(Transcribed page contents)
-------------------------

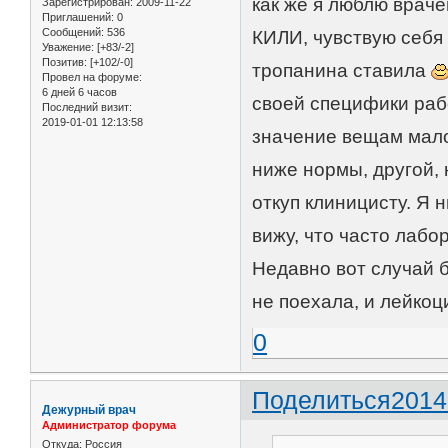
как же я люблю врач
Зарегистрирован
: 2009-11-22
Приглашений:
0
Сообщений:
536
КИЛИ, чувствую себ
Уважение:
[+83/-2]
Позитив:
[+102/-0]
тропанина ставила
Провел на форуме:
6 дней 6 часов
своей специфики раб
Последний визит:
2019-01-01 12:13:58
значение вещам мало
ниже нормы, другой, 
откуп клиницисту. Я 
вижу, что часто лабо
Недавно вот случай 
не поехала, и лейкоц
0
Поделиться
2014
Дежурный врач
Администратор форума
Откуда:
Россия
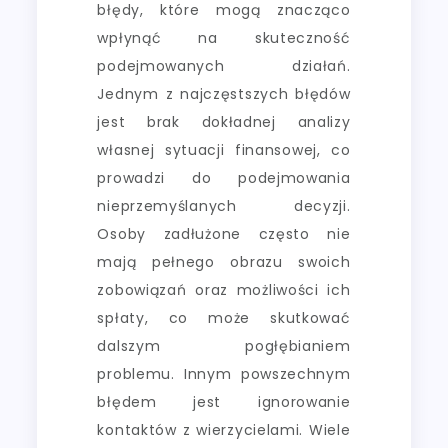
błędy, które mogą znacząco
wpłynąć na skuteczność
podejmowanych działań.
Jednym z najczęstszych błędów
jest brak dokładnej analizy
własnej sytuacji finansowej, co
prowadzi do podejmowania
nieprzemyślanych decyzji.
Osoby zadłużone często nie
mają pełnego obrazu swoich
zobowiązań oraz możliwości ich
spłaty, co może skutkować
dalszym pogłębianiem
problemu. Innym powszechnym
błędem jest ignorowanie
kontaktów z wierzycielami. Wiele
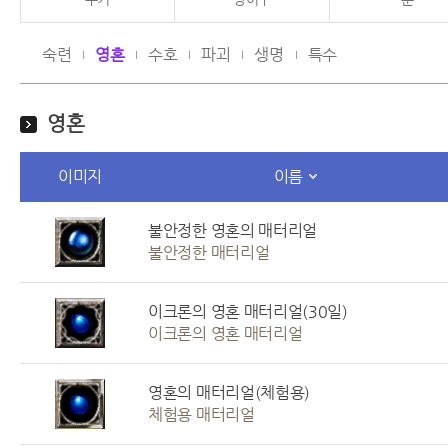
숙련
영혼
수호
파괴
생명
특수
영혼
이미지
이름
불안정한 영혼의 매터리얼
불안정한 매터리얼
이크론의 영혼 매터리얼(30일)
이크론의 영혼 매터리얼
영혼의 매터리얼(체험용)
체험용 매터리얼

-------------------------

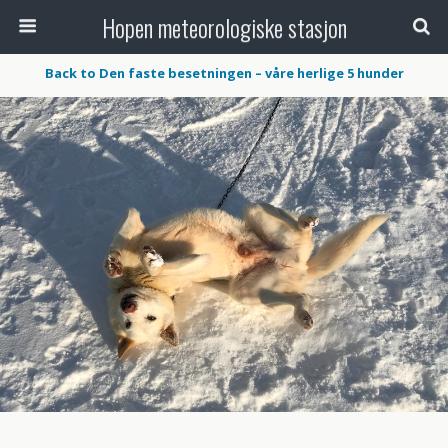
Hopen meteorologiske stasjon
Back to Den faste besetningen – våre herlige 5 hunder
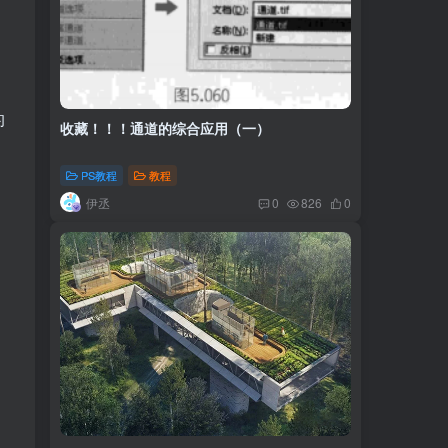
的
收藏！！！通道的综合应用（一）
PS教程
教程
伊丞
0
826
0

-------------------------

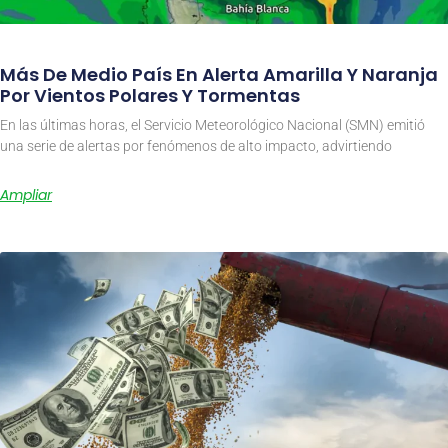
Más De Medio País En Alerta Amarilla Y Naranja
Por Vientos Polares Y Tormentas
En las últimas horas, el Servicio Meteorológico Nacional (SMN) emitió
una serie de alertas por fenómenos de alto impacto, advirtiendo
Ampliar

-------------------------

● The problem
From the records above, write out exactly the lines that begin at the line with "как же я люблю врач" and end at the line with "zobowiązań oraz możliwości ich". Pictures must not appear in the output.

● Result
как же я люблю врач
Зарегистрирован
: 2009-11-22
Приглашений:
0
Сообщений:
536
КИЛИ, чувствую себ
Уважение:
[+83/-2]
Позитив:
[+102/-0]
тропанина ставила
Провел на форуме:
6 дней 6 часов
своей специфики раб
Последний визит:
2019-01-01 12:13:58
значение вещам мало
ниже нормы, другой, 
откуп клиницисту. Я 
вижу, что часто лабо
Недавно вот случай 
не поехала, и лейкоц
0
Поделиться
2014
Дежурный врач
Администратор форума
Откуда:
Россия
błędy, które mogą znacząco
wpłynąć na skuteczność
podejmowanych działań.
Jednym z najczęstszych błędów
jest brak dokładnej analizy
własnej sytuacji finansowej, co
prowadzi do podejmowania
nieprzemyślanych decyzji.
Osoby zadłużone często nie
mają pełnego obrazu swoich
zobowiązań oraz możliwości ich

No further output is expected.